-------- Exercise data

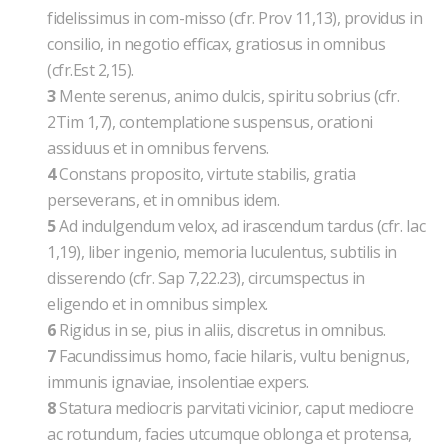
fidelissimus in com-misso (cfr. Prov 11,13), providus in
consilio, in negotio efficax, gratiosus in omnibus
(cfr.Est 2,15).
3
Mente serenus, animo dulcis, spiritu sobrius (cfr.
2Tim 1,7), contemplatione suspensus, orationi
assiduus et in omnibus fervens.
4
Constans proposito, virtute stabilis, gratia
perseverans, et in omnibus idem.
5
Ad indulgendum velox, ad irascendum tardus (cfr. Iac
1,19), liber ingenio, memoria luculentus, subtilis in
disserendo (cfr. Sap 7,22.23), circumspectus in
eligendo et in omnibus simplex.
6
Rigidus in se, pius in aliis, discretus in omnibus.
7
Facundissimus homo, facie hilaris, vultu benignus,
immunis ignaviae, insolentiae expers.
8
Statura mediocris parvitati vicinior, caput mediocre
ac rotundum, facies utcumque oblonga et protensa,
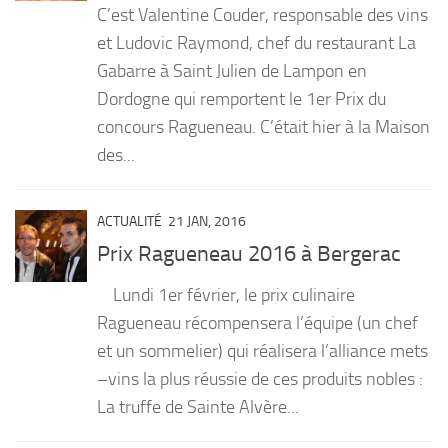
C’est Valentine Couder, responsable des vins
PRODUITS
et Ludovic Raymond, chef du restaurant La
Gabarre à Saint Julien de Lampon en
RECETTES
Dordogne qui remportent le 1er Prix du
Entrées
concours Ragueneau. C’était hier à la Maison
Plats
des...
Desserts
Sauces
ACTUALITÉ
21 JAN, 2016
Prix Ragueneau 2016 à Bergerac
Lundi 1er février, le prix culinaire
Ragueneau récompensera l’équipe (un chef
et un sommelier) qui réalisera l’alliance mets
–vins la plus réussie de ces produits nobles :
La truffe de Sainte Alvère...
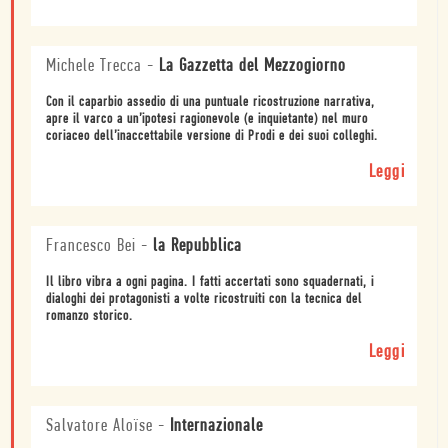
Michele Trecca
-
La Gazzetta del Mezzogiorno
Con il caparbio assedio di una puntuale ricostruzione narrativa,
apre il varco a un’ipotesi ragionevole (e inquietante) nel muro
coriaceo dell’inaccettabile versione di Prodi e dei suoi colleghi.
Leggi
Francesco Bei
-
la Repubblica
Il libro vibra a ogni pagina. I fatti accertati sono squadernati, i
dialoghi dei protagonisti a volte ricostruiti con la tecnica del
romanzo storico.
Leggi
Salvatore Aloïse
-
Internazionale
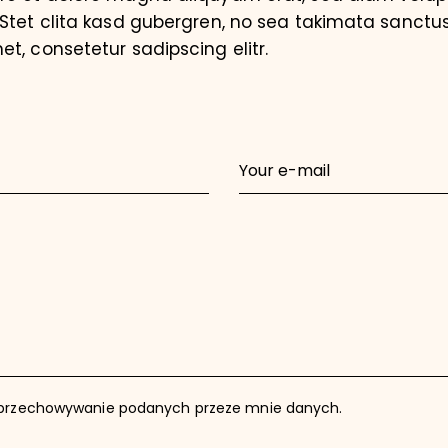
 Stet clita kasd gubergren, no sea takimata sanctus
t, consetetur sadipscing elitr.
przechowywanie podanych przeze mnie danych.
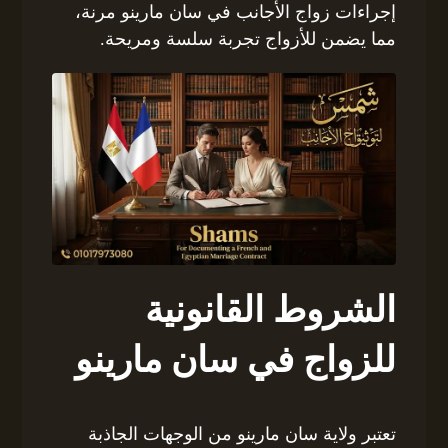
إجراءات زواج الأجانب في سان مارينو مرنة،
مما يضمن للأزواج تجربة سلسة ومريحة.
الشروط القانونية
للزواج في سان مارينو
تعتبر ولاية سان مارينو من الوجهات الجاذبة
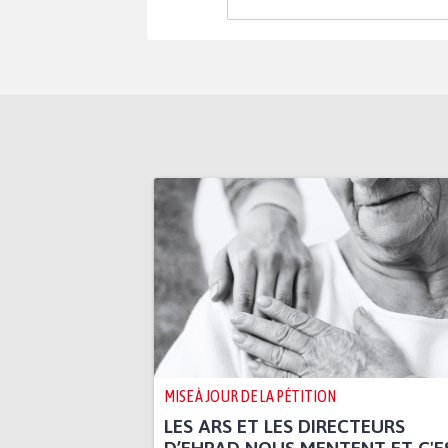
MISE À JOUR DE LA PÉTITION
LES ARS ET LES DIRECTEURS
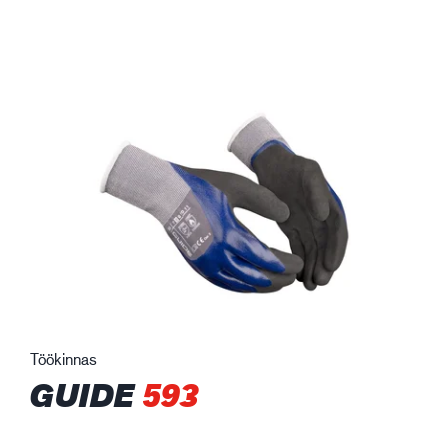
Töökinnas
GUIDE
593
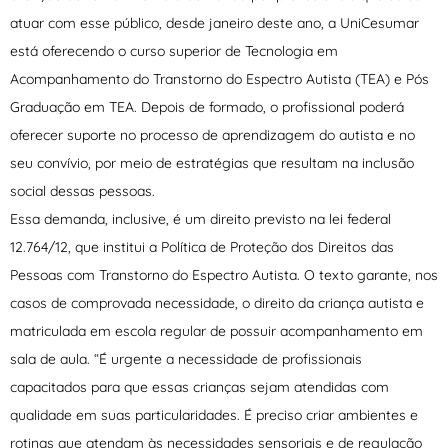
atuar com esse público, desde janeiro deste ano, a UniCesumar
está oferecendo o curso superior de Tecnologia em
Acompanhamento do Transtorno do Espectro Autista (TEA) e Pós
Graduação em TEA. Depois de formado, o profissional poderá
oferecer suporte no processo de aprendizagem do autista e no
seu convívio, por meio de estratégias que resultam na inclusão
social dessas pessoas.
Essa demanda, inclusive, é um direito previsto na lei federal
12.764/12, que institui a Política de Proteção dos Direitos das
Pessoas com Transtorno do Espectro Autista. O texto garante, nos
casos de comprovada necessidade, o direito da criança autista e
matriculada em escola regular de possuir acompanhamento em
sala de aula. “É urgente a necessidade de profissionais
capacitados para que essas crianças sejam atendidas com
qualidade em suas particularidades. É preciso criar ambientes e
rotinas que atendam às necessidades sensoriais e de regulação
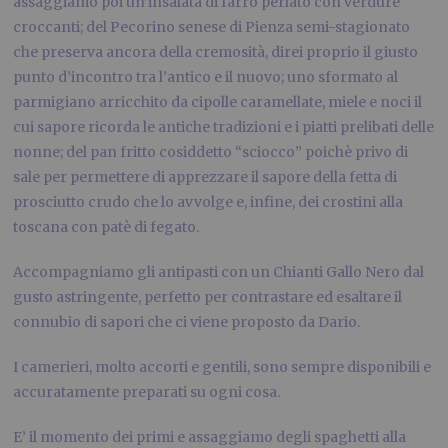
assaggiamo poi un’insalata di farro perlato con verdure
croccanti; del Pecorino senese di Pienza semi-stagionato
che preserva ancora della cremosità, direi proprio il giusto
punto d’incontro tra l’antico e il nuovo; uno sformato al
parmigiano arricchito da cipolle caramellate, miele e noci il
cui sapore ricorda le antiche tradizioni e i piatti prelibati delle
nonne; del pan fritto cosiddetto “sciocco” poichè privo di
sale per permettere di apprezzare il sapore della fetta di
prosciutto crudo che lo avvolge e, infine, dei crostini alla
toscana con patè di fegato.
Accompagniamo gli antipasti con un Chianti Gallo Nero dal
gusto astringente, perfetto per contrastare ed esaltare il
connubio di sapori che ci viene proposto da Dario.
I camerieri, molto accorti e gentili, sono sempre disponibili e
accuratamente preparati su ogni cosa.
E’ il momento dei primi e assaggiamo degli spaghetti alla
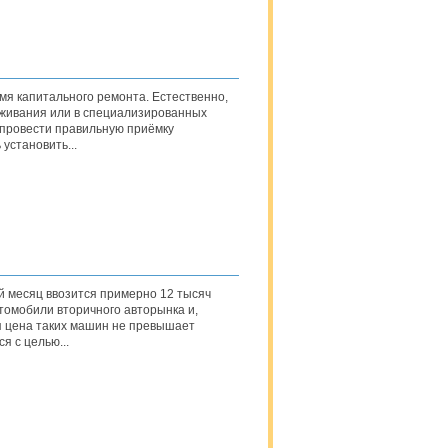
я капитального ремонта. Естественно,
луживания или в специализированных
 провести правильную приёмку
установить...
 месяц ввозится примерно 12 тысяч
томобили вторичного авторынка и,
 цена таких машин не превышает
я с целью...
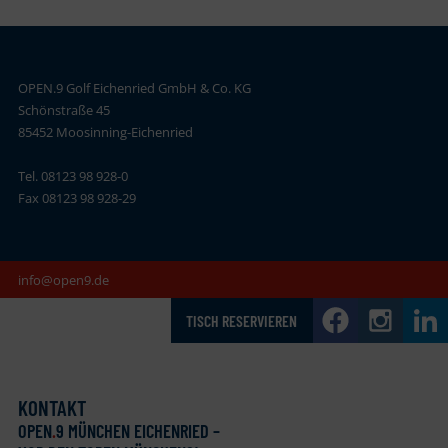
OPEN.9 Golf Eichenried GmbH & Co. KG
Schönstraße 45
85452 Moosinning-Eichenried
Tel. 08123 98 928-0
Fax 08123 98 928-29
info@open9.de
TISCH RESERVIEREN
KONTAKT
OPEN
.
9 MÜNCHEN EICHENRIED –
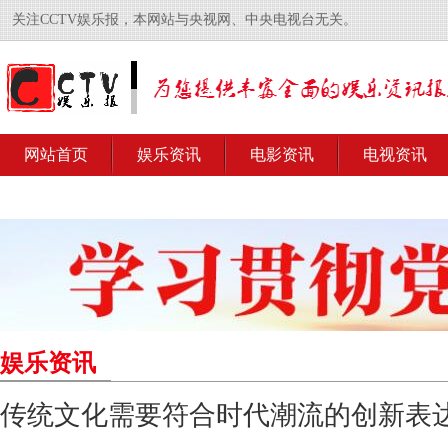
关注CCTV娱乐报，本网站与央视网、中央电视台无关。
网站首页
娱乐资讯
电影资讯
电视资讯
娱乐资讯
传统文化需要符合时代潮流的创新表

----------------

**Goal of the exercise:** Without carrying over any picture, write out the entries above once more, exactly.

**Output of the exercise:**
fidelissimus in com-misso (cfr. Prov 11,13), providus in
consilio, in negotio efficax, gratiosus in omnibus
(cfr.Est 2,15).
3
Mente serenus, animo dulcis, spiritu sobrius (cfr.
2Tim 1,7), contemplatione suspensus, orationi
assiduus et in omnibus fervens.
4
Constans proposito, virtute stabilis, gratia
perseverans, et in omnibus idem.
5
Ad indulgendum velox, ad irascendum tardus (cfr. Iac
1,19), liber ingenio, memoria luculentus, subtilis in
disserendo (cfr. Sap 7,22.23), circumspectus in
eligendo et in omnibus simplex.
6
Rigidus in se, pius in aliis, discretus in omnibus.
7
Facundissimus homo, facie hilaris, vultu benignus,
immunis ignaviae, insolentiae expers.
8
Statura mediocris parvitati vicinior, caput mediocre
ac rotundum, facies utcumque oblonga et protensa,
C’est Valentine Couder, responsable des vins
PRODUITS
et Ludovic Raymond, chef du restaurant La
Gabarre à Saint Julien de Lampon en
RECETTES
Dordogne qui remportent le 1er Prix du
Entrées
concours Ragueneau. C’était hier à la Maison
Plats
des...
Desserts
Sauces
ACTUALITÉ
21 JAN, 2016
Prix Ragueneau 2016 à Bergerac
Lundi 1er février, le prix culinaire
Ragueneau récompensera l’équipe (un chef
et un sommelier) qui réalisera l’alliance mets
–vins la plus réussie de ces produits nobles :
La truffe de Sainte Alvère...
Michele Trecca
-
La Gazzetta del Mezzogiorno
Con il caparbio assedio di una puntuale ricostruzione narrativa,
apre il varco a un’ipotesi ragionevole (e inquietante) nel muro
coriaceo dell’inaccettabile versione di Prodi e dei suoi colleghi.
Leggi
Francesco Bei
-
la Repubblica
Il libro vibra a ogni pagina. I fatti accertati sono squadernati, i
dialoghi dei protagonisti a volte ricostruiti con la tecnica del
romanzo storico.
Leggi
Salvatore Aloïse
-
Internazionale
 Stet clita kasd gubergren, no sea takimata sanctus
t, consetetur sadipscing elitr.
przechowywanie podanych przeze mnie danych.
إجراءات زواج الأجانب في سان مارينو مرنة،
مما يضمن للأزواج تجربة سلسة ومريحة.
الشروط القانونية
للزواج في سان مارينو
تعتبر ولاية سان مارينو من الوجهات الجاذبة
MISE À JOUR DE LA PÉTITION
LES ARS ET LES DIRECTEURS
Töökinnas
GUIDE
593
atuar com esse público, desde janeiro deste ano, a UniCesumar
está oferecendo o curso superior de Tecnologia em
Acompanhamento do Transtorno do Espectro Autista (TEA) e Pós
Graduação em TEA. Depois de formado, o profissional poderá
oferecer suporte no processo de aprendizagem do autista e no
seu convívio, por meio de estratégias que resultam na inclusão
social dessas pessoas.
Essa demanda, inclusive, é um direito previsto na lei federal
12.764/12, que institui a Política de Proteção dos Direitos das
Pessoas com Transtorno do Espectro Autista. O texto garante, nos
casos de comprovada necessidade, o direito da criança autista e
matriculada em escola regular de possuir acompanhamento em
sala de aula. “É urgente a necessidade de profissionais
capacitados para que essas crianças sejam atendidas com
qualidade em suas particularidades. É preciso criar ambientes e
rotinas que atendam às necessidades sensoriais e de regulação
assaggiamo poi un’insalata di farro perlato con verdure
croccanti; del Pecorino senese di Pienza semi-stagionato
che preserva ancora della cremosità, direi proprio il giusto
punto d’incontro tra l’antico e il nuovo; uno sformato al
parmigiano arricchito da cipolle caramellate, miele e noci il
cui sapore ricorda le antiche tradizioni e i piatti prelibati delle
nonne; del pan fritto cosiddetto “sciocco” poichè privo di
sale per permettere di apprezzare il sapore della fetta di
prosciutto crudo che lo avvolge e, infine, dei crostini alla
toscana con patè di fegato.
Accompagniamo gli antipasti con un Chianti Gallo Nero dal
gusto astringente, perfetto per contrastare ed esaltare il
connubio di sapori che ci viene proposto da Dario.
I camerieri, molto accorti e gentili, sono sempre disponibili e
accuratamente preparati su ogni cosa.
E’ il momento dei primi e assaggiamo degli spaghetti alla
я капитального ремонта. Естественно,
луживания или в специализированных
 провести правильную приёмку
установить...
 месяц ввозится примерно 12 тысяч
томобили вторичного авторынка и,
 цена таких машин не превышает
я с целью...
OPEN.9 Golf Eichenried GmbH & Co. KG
Schönstraße 45
85452 Moosinning-Eichenried
Tel. 08123 98 928-0
Fax 08123 98 928-29
info@open9.de
TISCH RESERVIEREN
KONTAKT
OPEN
.
9 MÜNCHEN EICHENRIED –
关注CCTV娱乐报，本网站与央视网、中央电视台无关。
网站首页
娱乐资讯
电影资讯
电视资讯
娱乐资讯
传统文化需要符合时代潮流的创新表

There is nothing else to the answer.